To measure how well the regression model fits the data, there are measures known as the goodness of fits statistics. R2 is the most common goodness of fit statistic. R2 expresses a square of the correlation between the values of the exploratory variable and corresponding predicted values from the model. As the correlation coefficient is expressed on a scale of -1 to 1, due to that R2 is expressed between 0 and 1. If the model fits the data well, the R2 value is close to 1 and if it is close to 0, the model is not fitting to the data. The problem with R2 is that it does not decrease if more variables are added into regression and the R2 value will be at least as high for the updated regression as it was for the previous one. This makes it difficult to use R2 as a determinant measure of whether the added variable should be included in the model or not. A modification to pass these problems can be done to R2, which considers the loss of degrees of freedom related to adding more variables. Adjusted R2 can be used to make a decision whether the added variable should be included in the model or not. If the value of adjusted R2 increases, the variable should be included, and if it decreases it should not be included. (Brooks 2014, 151-155)

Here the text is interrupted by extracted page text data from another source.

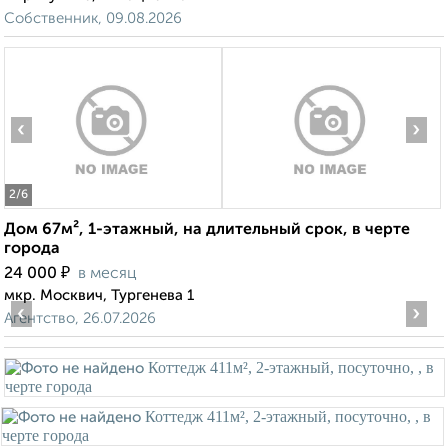
Собственник, 09.08.2026
‹
›
2
/6
Дом 67м², 1-этажный, на длительный срок, в черте
города
₽
24 000
в месяц
мкр. Москвич, Тургенева 1
‹
›
Агентство, 26.07.2026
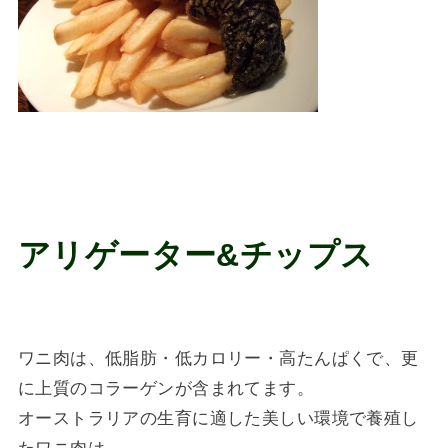
アリゲーター&チップス
ワニ肉は、低脂肪・低カロリー・高たんぱくで、更
に上質のコラーゲンが含まれてます。
オーストラリアの生育に適した美しい環境で養殖し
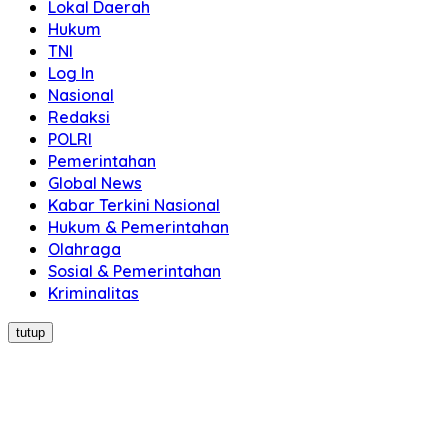
Lokal Daerah
Hukum
TNI
Log In
Nasional
Redaksi
POLRI
Pemerintahan
Global News
Kabar Terkini Nasional
Hukum & Pemerintahan
Olahraga
Sosial & Pemerintahan
Kriminalitas
tutup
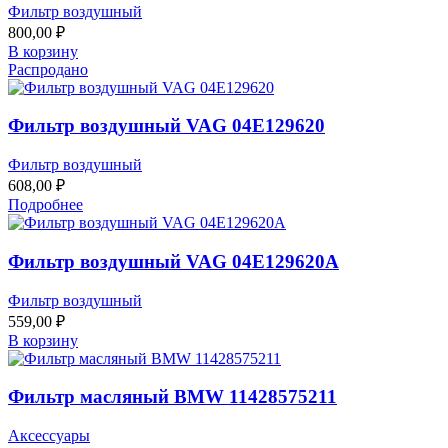
Фильтр воздушный
800,00
₽
В корзину
Распродано
Фильтр воздушный VAG 04E129620
Фильтр воздушный
608,00
₽
Подробнее
Фильтр воздушный VAG 04E129620A
Фильтр воздушный
559,00
₽
В корзину
Фильтр масляный BMW 11428575211
Аксессуары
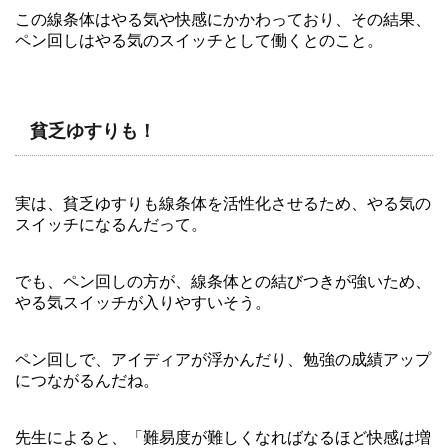
この線条体はやる気や快感にかかわっており、その結果、
ペン回しはやる気のスイッチとして働くとのこと。
貧乏ゆすりも！
実は、貧乏ゆすりも線条体を活性化させるため、やる気の
スイッチになるんだって。
でも、ペン回しの方が、線条体との結びつきが強いため、
やる気スイッチが入りやすいそう。
ペン回しで、アイディアが浮かんだり、勉強の成績アップ
につながるんだね。
先生によると、「難易度が難しくなればなるほど快感は増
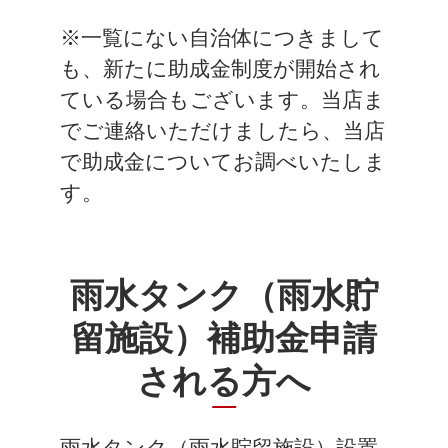
※一覧にない自治体につきまして
も、新たに助成金制度が開始され
ている場合もございます。当店ま
でご連絡いただけましたら、当店
で助成金についてお調べいたしま
す。
雨水タンク（雨水貯
留施設）補助金申請
される方へ
雨水タンク（雨水貯留施設）設置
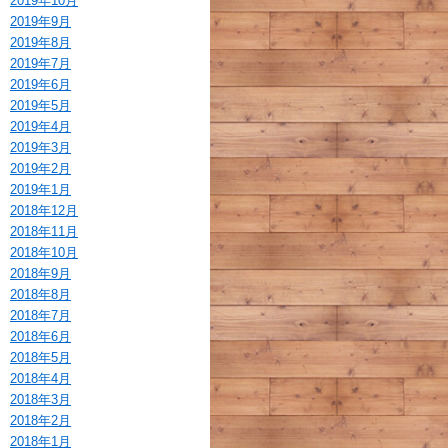
2019年10月
2019年9月
2019年8月
2019年7月
2019年6月
2019年5月
2019年4月
2019年3月
2019年2月
2019年1月
2018年12月
2018年11月
2018年10月
2018年9月
2018年8月
2018年7月
2018年6月
2018年5月
2018年4月
2018年3月
2018年2月
2018年1月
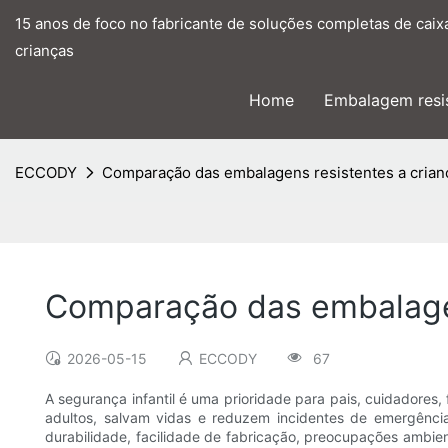
15 anos de foco no fabricante de soluções completas de caix
crianças
Home
Embalagem resis
ECCODY
Comparação das embalagens resistentes a crianç
Comparação das embalagen
2026-05-15
ECCODY
67
A segurança infantil é uma prioridade para pais, cuidadores
adultos, salvam vidas e reduzem incidentes de emergência
durabilidade, facilidade de fabricação, preocupações ambie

Outliers are observations that are away from the most of the observations on one variable or a combination of variables (Hutcheson & Sofroniou 1999, 19). These single divergent observations might have an effect on the results of regression analysis (KvantiMOTV 2003).

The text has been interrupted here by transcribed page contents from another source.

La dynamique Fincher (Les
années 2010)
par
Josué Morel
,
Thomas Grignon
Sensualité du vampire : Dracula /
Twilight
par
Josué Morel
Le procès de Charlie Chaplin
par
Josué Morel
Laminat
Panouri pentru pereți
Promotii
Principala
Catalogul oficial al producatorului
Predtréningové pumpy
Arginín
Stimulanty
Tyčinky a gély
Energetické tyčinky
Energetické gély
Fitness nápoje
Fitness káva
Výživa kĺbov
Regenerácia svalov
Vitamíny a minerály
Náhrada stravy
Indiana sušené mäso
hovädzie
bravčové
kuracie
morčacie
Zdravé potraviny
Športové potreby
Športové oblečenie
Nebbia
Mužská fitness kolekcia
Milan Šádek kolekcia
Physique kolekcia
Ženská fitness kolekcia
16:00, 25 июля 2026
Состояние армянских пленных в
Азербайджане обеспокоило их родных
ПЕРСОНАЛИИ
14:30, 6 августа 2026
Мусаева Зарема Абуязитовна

Outliers are points in the data that do not fit in the pattern and are away from the fitted model

29

(Brooks 2014, 690). There are several reasons for why outliers exist as for example, data might include misspellings or problems with missing values. For checking whether there are outliers in the data, it is possible to use graphical methods such as histograms, box plots or normal probability plots. (Hutcheson & Sofroniou 1999, 19-20) One way to improve the model is to remove the outliers. When outliers are removed, standard errors and residual sum of squares are reduced and therefore R2 increases, which means better fit of the model for the data. Outlier observations are away from the rest of the observations and do not fit in the pattern of the rest of the data. If there are outliers in the data, it might have significant effect on the coefficient estimates in OLS. OLS tries to minimize the distances between points. When there are points far away from the fitted line and the residual, the distance from the outlier point to the fitted line, is squared, it leads to increase in the RSS. Even though, each observation represents a valuable part of information, there is a benefit to remove outlier observations that could have an excessive effect on the OLS estimates.

(Brooks 2014, 211-213)

30

3

DATA AND METHODOLOGY

In chapter 3.1, the dataset and some descriptive statistics are presented. The chapter also includes an analysis of the housing price development on the timeframe of 2009-2019 to get a better insight, how the prices have developed in different areas during the different stages of Westmetro's construction. Chapter 3.2 includes sub-chapters where the data is tested, whether the OLS estimator is BLUE, regression models for different datasets are conducted and performance of the conducted models are compared and finally the model with the highest prediction accuracy is chosen for the actual predictions. As this study aims to predict the housing price development for the time Westmetro’s phase 2 starts operating and the estimated time for Westmetro’s phase 2 to start operating is in 2023, the effect of start of the operating cannot be find out based on data from 2009-2019 from phase 2 areas. A separate regression model for phase 1 areas is conducted, to get the effect of the metro's start to operate and equation for phase 2 prediction is formed by combining the chosen regression model and the effect of the metro's start to operate from phase 1 regression model. Towards the end of the chapter, sub-chapters present the observations that are used to create the predictions for the years 2020-2023 as well as two options for alternative predictions.